━━━━━ COLLECTED MATERIAL ━━━━━

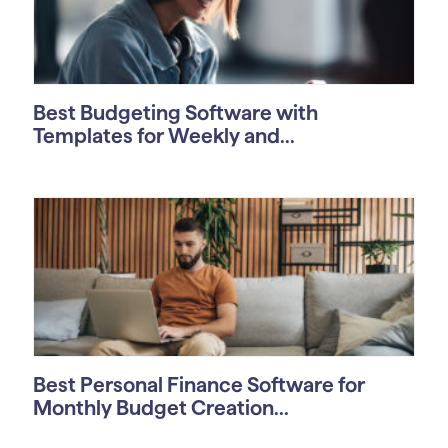
Best Budgeting Software with
Templates for Weekly and...
Best Personal Finance Software for
Monthly Budget Creation...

━━━━━

WORK ITEM ::
Here the job is to print the data above exactly, except for any pictures.

ANSWER SPACE ::
Best Budgeting Software with
Templates for Weekly and...
Best Personal Finance Software for
Monthly Budget Creation...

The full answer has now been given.